Cry Macho de Clint Eastwood : dernier arrêt

Un dernier tour de piste : de prime abord, c’est ainsi que l’on peut voir Cry Macho (2021) de Clint Eastwood. Encore un, pourrait-on croire, car les précédents films d’Eastwood ressemblaient à une cérémonie des adieux, à une tentative de rédemption. Or, l’adieu à déjà eu lieu, le glas du crépuscule a déjà sonné, Clint Eastwood s’est déjà mis de lui-même à la retraite dans Gran Torino et La Mule. Le début du film l’indique, qui montre Mike Milo, ancienne gloire du rodéo et éleveur de chevaux, renvoyé par son employeur. Ce dernier a peut-être des remords, car le voici plusieurs mois après qui confie à Mike l’improbable mission d’aller chercher son fils à Mexico, où il subirait des mains de sa mère mexicaine de mauvais traitements.
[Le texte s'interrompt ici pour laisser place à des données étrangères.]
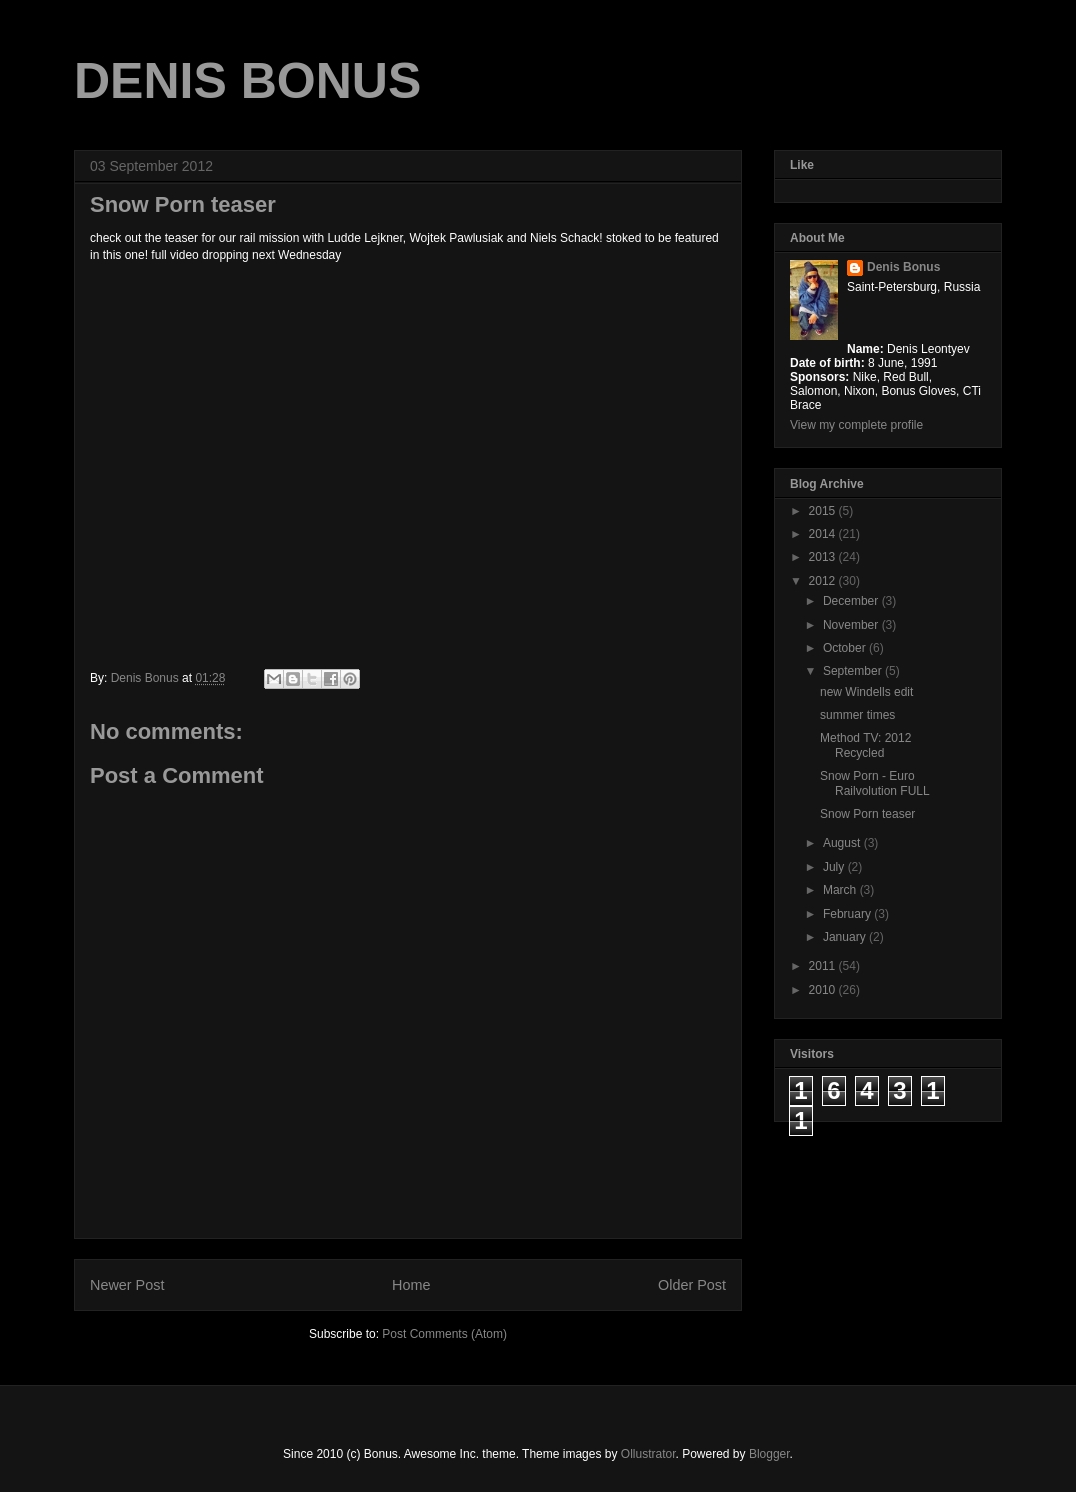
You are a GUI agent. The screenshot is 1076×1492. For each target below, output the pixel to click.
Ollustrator (648, 1454)
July (835, 867)
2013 (824, 557)
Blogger (769, 1454)
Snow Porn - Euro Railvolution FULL (875, 783)
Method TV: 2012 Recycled (865, 745)
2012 (824, 581)
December (852, 601)
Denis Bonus (903, 267)
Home (411, 1285)
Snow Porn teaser (867, 814)
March (841, 890)
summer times (857, 715)
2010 (824, 990)
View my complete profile (856, 425)
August (843, 843)
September (854, 671)
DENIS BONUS (247, 81)
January (846, 937)
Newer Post (127, 1285)
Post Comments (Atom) (444, 1334)
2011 (824, 966)
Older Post (692, 1285)
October (846, 648)
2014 (824, 534)
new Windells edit (866, 692)
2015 (824, 511)
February (848, 914)
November (852, 625)
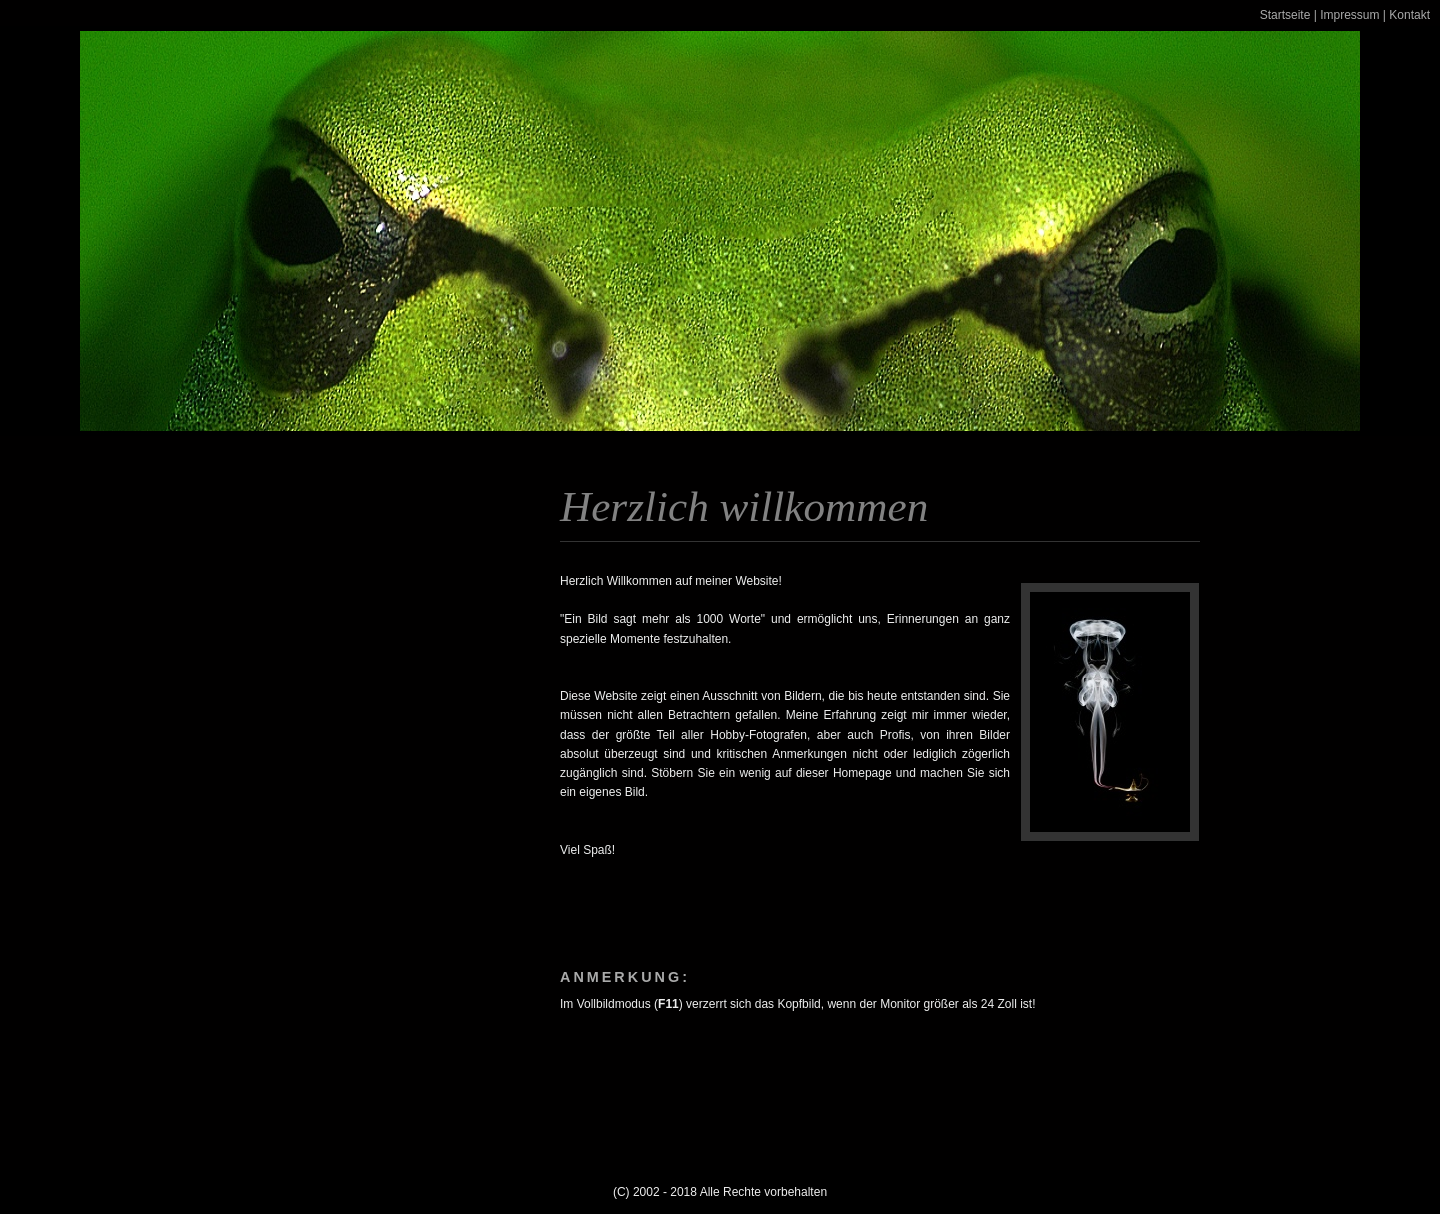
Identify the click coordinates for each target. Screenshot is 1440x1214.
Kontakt (1409, 15)
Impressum (1349, 15)
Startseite (1285, 15)
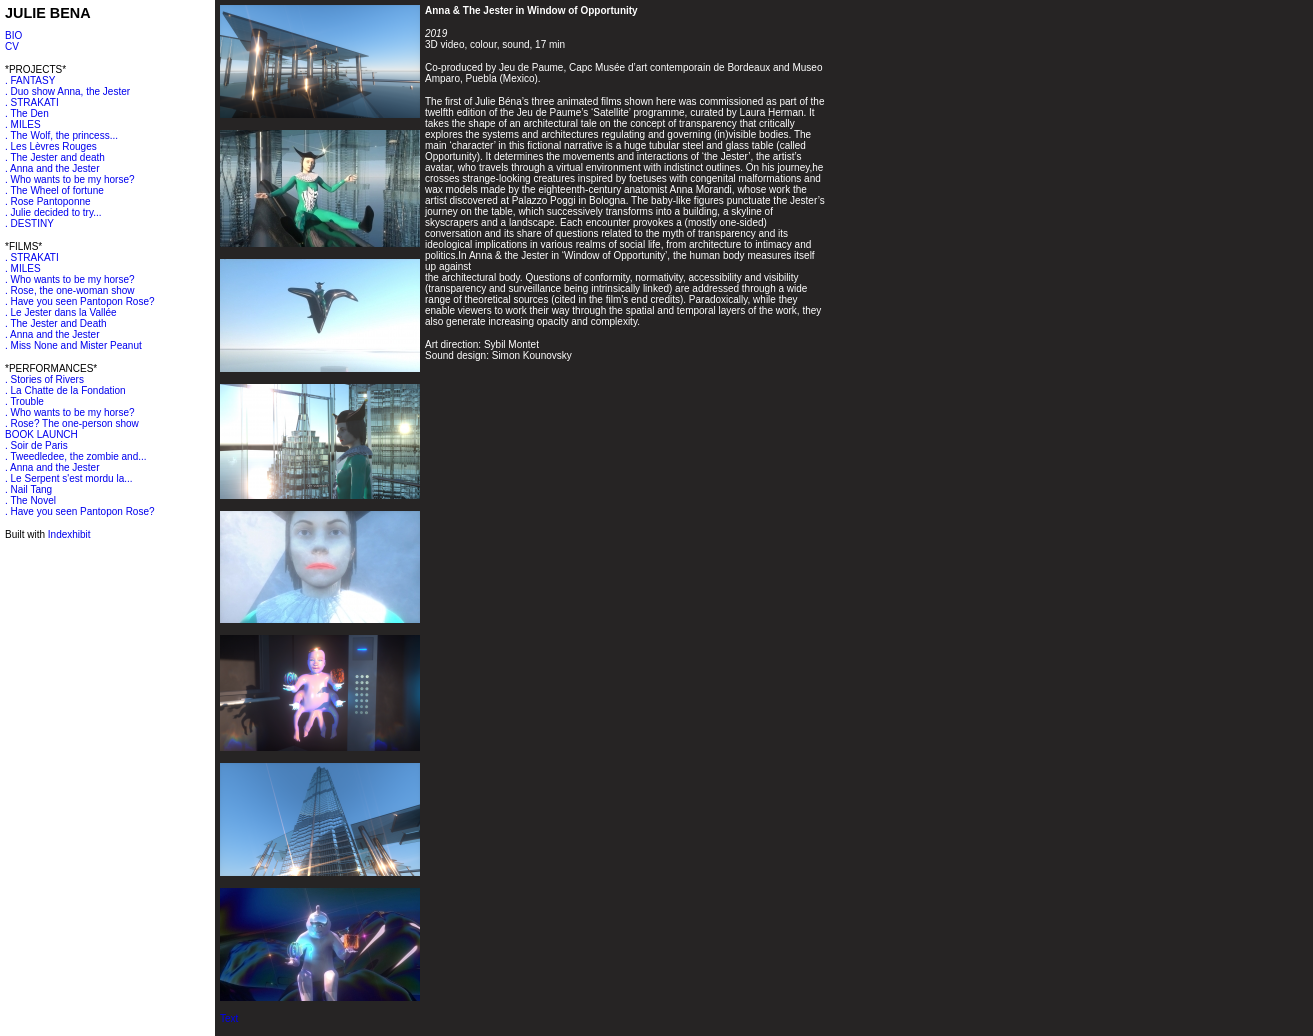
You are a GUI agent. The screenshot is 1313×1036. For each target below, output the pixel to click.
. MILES (23, 124)
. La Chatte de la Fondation (65, 390)
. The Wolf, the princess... (61, 135)
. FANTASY (30, 80)
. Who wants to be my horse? (70, 179)
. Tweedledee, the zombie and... (76, 456)
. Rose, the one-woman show (70, 290)
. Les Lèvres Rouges (51, 146)
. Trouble (24, 401)
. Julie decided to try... (53, 212)
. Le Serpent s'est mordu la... (69, 478)
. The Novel (30, 500)
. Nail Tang (28, 489)
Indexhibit (69, 534)
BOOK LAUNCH (41, 434)
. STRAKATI (32, 102)
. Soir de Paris (36, 445)
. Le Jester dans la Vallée (61, 312)
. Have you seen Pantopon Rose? (80, 301)
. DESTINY (29, 223)
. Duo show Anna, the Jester (67, 91)
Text (229, 1018)
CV (12, 46)
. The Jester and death (55, 157)
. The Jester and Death (56, 323)
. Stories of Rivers (44, 379)
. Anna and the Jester (52, 168)
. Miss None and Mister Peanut (73, 345)
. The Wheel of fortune (54, 190)
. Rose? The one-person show (72, 423)
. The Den (27, 113)
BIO (13, 35)
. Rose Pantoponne (48, 201)
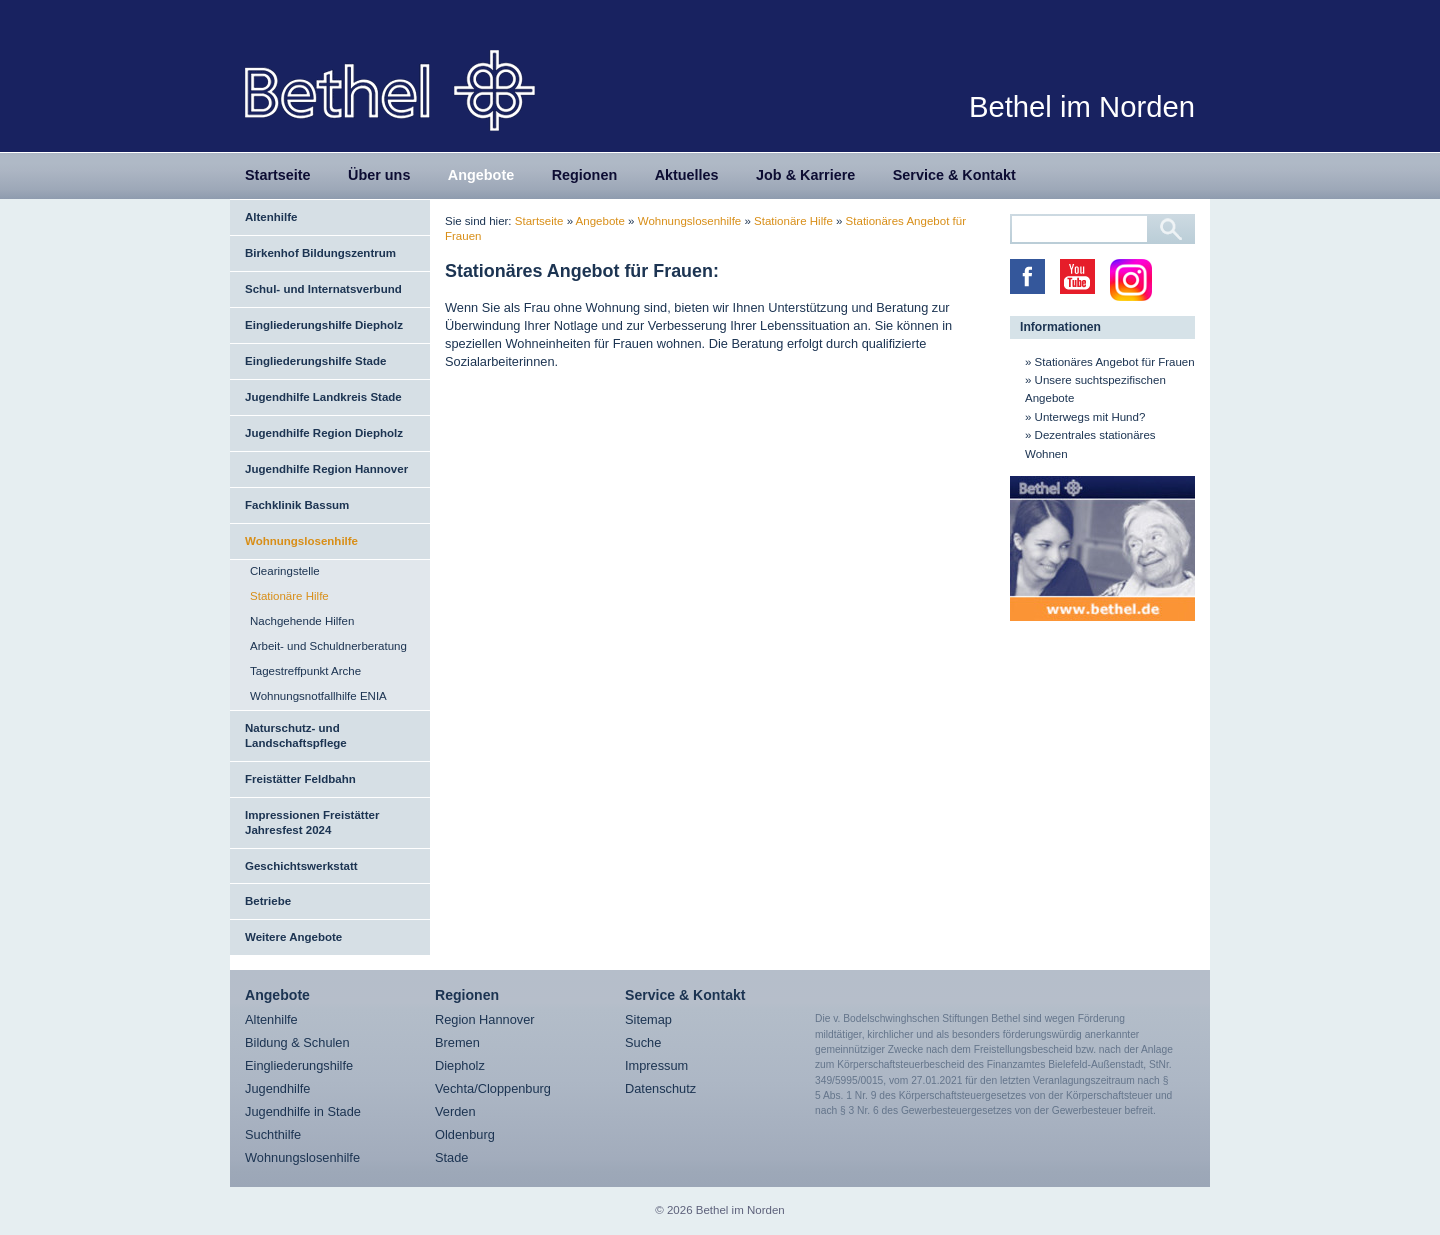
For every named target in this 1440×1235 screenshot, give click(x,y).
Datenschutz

C’est une manière pour Mike de payer la dette qu’il doit à cet homme qui s’est occupé de lui après l’accident de rodéo qui lui brisa le dos.

On le voit : le scénario est cousu de fil blanc et imagine une série d’échappatoires improbables. Citons, pour faire d’emblée un sort à ces réserves, la facilité avec laquelle Mike échappera aux sbires envoyés par la mère pour retrouver son fils, ces femmes si belles qui s’amourachent d’Eastwood qui a trente ans de plus que le personnage (la chose aurait été plus crédible si elles n’étaient pas si jeunes par rapport à lui), ce coq qui le sort du pétrin plus d’une fois, les personnages secondaires taillés à la serpe (comme souvent chez Eastwood du reste). Mais l’essentiel n’est pas là et comme le dit Mike, dans la vie, on finit par se rendre compte que certains détails, certains titres de gloire, n’ont pas l’importance qu’on leur prêtait au début. L’essentiel, c’est que Mike, au lieu de quitter le Mexique, y reste. Autant dire que le film s’arrête, ou plutôt qu’Eastwood lui-même l’arrête au milieu de son cours, comme si effectuant des repérages pour les besoins de la course-poursuite qu’il filmait, il avait trouvé à son goût ce village mexicain où Mike va se retirer du jeu, comme s’il s’était choisi un endroit pour finir sa vie, pour mourir confortablement. L’enfant lui devra continuer son chemin car il a encore toute sa vie à vivre alors que celle de Mike est finie – le personnage de l’enfant étant d’ailleurs assez peu approfondi comme si Eastwood s’en désintéressait un peu. Tout ceci n’est qu’une coda, comme quelque chose de rêvé par Mike/Eastwood.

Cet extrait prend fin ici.